The three men conducted their dreaming by mail; and then one morning a modest advertisement appeared in the Cleveland Leader: “Announcing the formation of Pickands-Mather & Company, dealers in pig iron and iron ore.” They had two rooms in the Grand Arcade in Cleveland, with an option on more space, and they had an office boy named Henry Dalton, with a jovial smile, who loved to sell. In 1884, this infant firm brought down 1,022 tons of ore. Two years later, they brought down a quarter of a million tons. And then, as they carried out Sam Mather’s plan, Pickands-Mather & Company grew from three men and an office boy to thousands of employees working from the Mesabi Range in Minnesota across vessel fleets, blast furnaces, steel mills, reaching far east into the Allegheny coal country, with the Cuyahoga valley being the nerve center. It was a flaming hot, smoking, clanging Vulcan’s workshop.

That Cuyahoga valley leadership continues today. For example, on the shores of the Cuyahoga, Joe Slater brought about one of the technological breakthroughs in the thousand-year history of iron and steel.

In 1943, the United States government begged for more blast furnaces for the war effort. Now the blast furnace, one of the basic inventions of all time, had remained very much like the furnace Dan Heaton built in Struthers, Ohio. It had grown, of course, so that by 1943, it stood 100 feet high, 28 feet across; and it could cast 1,400 tons of pig iron a day. But Joe Slater, chairman of Republic Steel’s blast furnace committee, wanted to get more iron out of a furnace.

A Mr. Julian Avery, who had never seen a blast furnace, but had a large inquiring mind, had suggested to Joe Slater that the air blast whipped through a blast furnace so fast that not all the valuable oxygen would consume in the chemical reaction inside. He wondered: If you put a throttle valve on the top of the furnace to tame this blast and create a back pressure, could not the chemical reaction be carried out more completely?

While it sounded rather simple to Mr. Avery, furnace men were not keen about any procedure which would turn their smokestack into an explosive pressure cooker. A blast furnace is an awesome monster to tamper with. Its stack contains a tumult of gas, coke, and metal at 2,500 degrees; and the whole is aggravated by a turbo-driven hurricane coming in at the rate of 85 cubic feet of air per second.

But Joe Slater, a patriotic man, was under the pressure of war. He wanted to try putting in the entire 100,000 cubic feet of air needed to make a ton of iron, or what he called, “a hundred of wind a minute.” If you could hold it in there without blowing your stack, that should give you twenty percent more steel. If it didn’t work, “there’d be a hell of a mess on the cast house floor.”
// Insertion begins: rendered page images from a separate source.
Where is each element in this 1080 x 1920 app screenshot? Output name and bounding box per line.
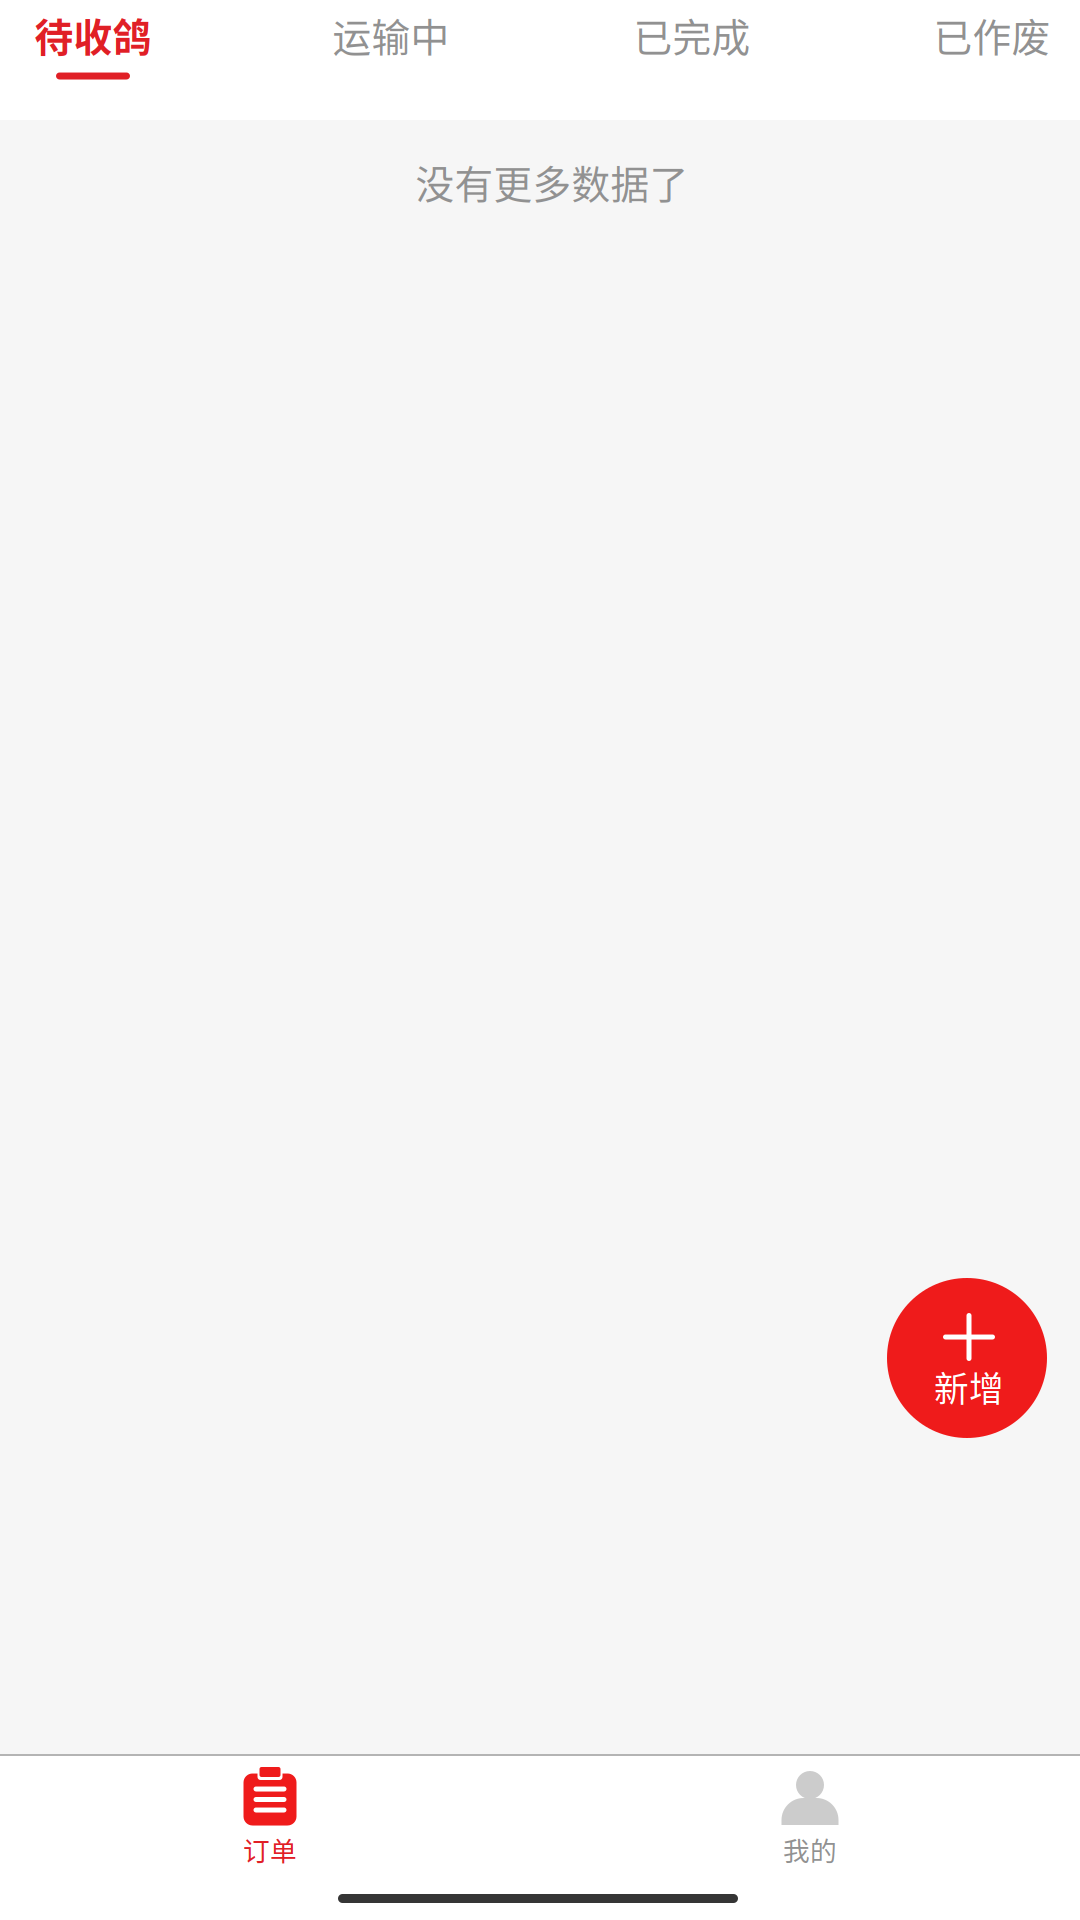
staticText: 订单	[243, 1830, 297, 1869]
staticText: 我的	[783, 1830, 837, 1869]
button[interactable]: 订单	[0, 1755, 540, 1883]
button[interactable]: 已完成	[599, 0, 785, 94]
staticText: 已作废	[934, 7, 1050, 63]
button[interactable]: 新增	[887, 1278, 1047, 1438]
staticText: 已完成	[634, 7, 750, 63]
staticText: 没有更多数据了	[416, 154, 688, 210]
staticText: 待收鸽	[34, 7, 152, 63]
button[interactable]: 我的	[540, 1755, 1080, 1883]
button[interactable]: 已作废	[899, 0, 1080, 94]
button[interactable]: 运输中	[298, 0, 484, 94]
button[interactable]: 待收鸽	[0, 0, 186, 94]
staticText: 运输中	[332, 7, 450, 63]
staticText: 新增	[934, 1362, 1004, 1412]
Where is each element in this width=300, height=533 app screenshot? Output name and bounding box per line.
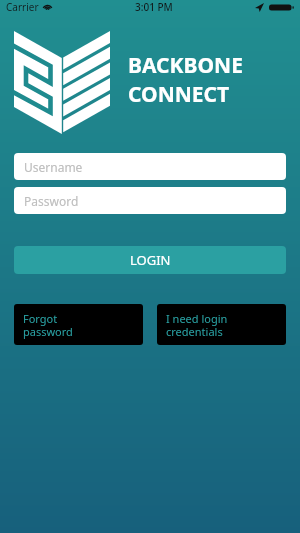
staticText: LOGIN — [130, 251, 171, 269]
button[interactable]: I need login credentials — [157, 304, 286, 345]
staticText: I need login credentials — [166, 311, 228, 339]
staticText: BACKBONE — [128, 51, 243, 80]
staticText: Username — [24, 159, 83, 175]
button[interactable]: Username — [14, 153, 286, 180]
button[interactable]: Password — [14, 187, 286, 214]
button[interactable]: Forgot password — [14, 304, 143, 345]
staticText: Forgot password — [23, 311, 73, 339]
staticText: 3:01 PM — [135, 0, 173, 14]
staticText: Carrier — [6, 0, 39, 14]
button[interactable]: LOGIN — [14, 246, 286, 274]
staticText: CONNECT — [128, 80, 230, 109]
staticText: Password — [24, 193, 79, 209]
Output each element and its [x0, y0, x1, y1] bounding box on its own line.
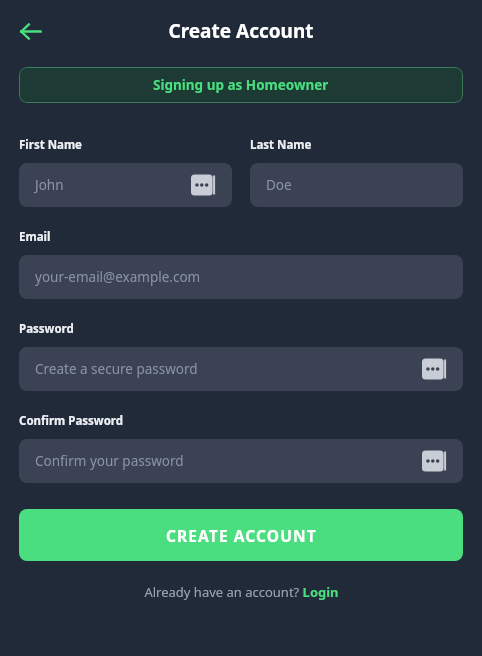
button[interactable]: Autofill: [422, 448, 452, 474]
button[interactable]: Doe: [250, 163, 463, 207]
button[interactable]: Autofill: [422, 356, 452, 382]
button[interactable]: Signing up as Homeowner: [19, 67, 463, 103]
button[interactable]: CREATE ACCOUNT: [19, 509, 463, 561]
staticText: Email: [19, 229, 51, 245]
button[interactable]: Autofill: [191, 172, 221, 198]
staticText: Password: [19, 321, 74, 337]
staticText: Confirm your password: [35, 452, 184, 470]
staticText: Doe: [266, 176, 292, 194]
button[interactable]: Back: [12, 13, 48, 49]
button[interactable]: Confirm your password: [19, 439, 463, 483]
staticText: Already have an account? Login: [144, 583, 339, 601]
button[interactable]: Create a secure password: [19, 347, 463, 391]
staticText: First Name: [19, 137, 82, 153]
staticText: John: [35, 176, 64, 194]
staticText: Create Account: [168, 18, 314, 44]
staticText: CREATE ACCOUNT: [166, 525, 317, 546]
staticText: Create a secure password: [35, 360, 198, 378]
staticText: Signing up as Homeowner: [153, 76, 329, 94]
button[interactable]: your-email@example.com: [19, 255, 463, 299]
staticText: Last Name: [250, 137, 312, 153]
staticText: your-email@example.com: [35, 268, 201, 286]
button[interactable]: John: [19, 163, 232, 207]
staticText: Confirm Password: [19, 413, 124, 429]
button[interactable]: Already have an account? Login: [19, 583, 463, 601]
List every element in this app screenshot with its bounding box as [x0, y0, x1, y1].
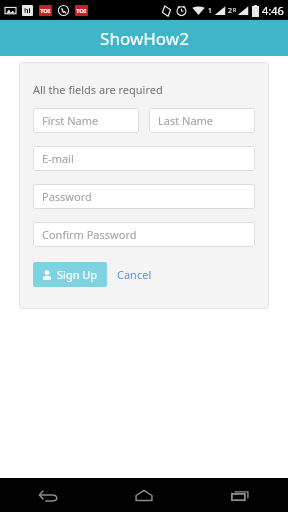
- button[interactable]: Password: [33, 184, 255, 209]
- button[interactable]: Recent apps: [192, 478, 288, 512]
- staticText: Last Name: [158, 113, 214, 128]
- button[interactable]: Sign Up: [33, 262, 107, 287]
- button[interactable]: Confirm Password: [33, 222, 255, 247]
- button[interactable]: First Name: [33, 108, 139, 133]
- staticText: R: [233, 7, 237, 14]
- staticText: Cancel: [117, 267, 152, 282]
- staticText: 1: [208, 6, 213, 16]
- staticText: All the fields are required: [33, 82, 163, 97]
- staticText: ShowHow2: [100, 27, 189, 50]
- staticText: Sign Up: [57, 267, 98, 282]
- button[interactable]: Home: [96, 478, 192, 512]
- button[interactable]: Back: [0, 478, 96, 512]
- button[interactable]: Cancel: [117, 267, 152, 282]
- staticText: TOI: [40, 7, 51, 15]
- button[interactable]: Last Name: [149, 108, 255, 133]
- staticText: Confirm Password: [42, 227, 137, 242]
- staticText: Password: [42, 189, 92, 204]
- staticText: TOI: [76, 7, 87, 15]
- staticText: 2: [228, 6, 233, 16]
- button[interactable]: E-mail: [33, 146, 255, 171]
- staticText: hi: [24, 6, 31, 16]
- staticText: First Name: [42, 113, 99, 128]
- staticText: 4:46: [262, 3, 284, 18]
- staticText: E-mail: [42, 151, 74, 166]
On the morning of July 7, 1944, Joe Slater and Walter Montgomery, his furnace foreman, pumped in a hundred of wind, holding it in with a pressure top. A long working day later, the pressure top had not blown, and Joe Slater was making more iron from one furnace than anyone in all history. The company president, Charles White, asked Joe if he thought the furnace would take it on a regular basis. Joe Slater replied, “If I can run two weeks, I can run two months. If I can run two months, I can run forever.”

Slater tortured his furnace with pressures no other furnace had endured. He found he could also reduce the coke use by 13 percent, and lower the entire cost a dollar a ton. The furnace could use poorer coke and leaner ore. He died on the job shortly after, but he made the Cuyahoga valley put out more steel for World War II than was possible before Joe Slater managed his hundred of wind a minute without blowing up the melthouse.

Meanwhile, Cuyahoga vessels drained the Michigan and Minnesota mines so deep that they were down to lean ore, and ore that was costly to recover. The steel industry in the center of the United States was suffering from competition of richer ores nearer the surface in many countries. That’s when the men at the mouth of the Cuyahoga made their next big moves: opening a vast new Labrador iron ore country and benefiting lowgrade domestic ores with the development of taconite.

The drama of the iron men continues.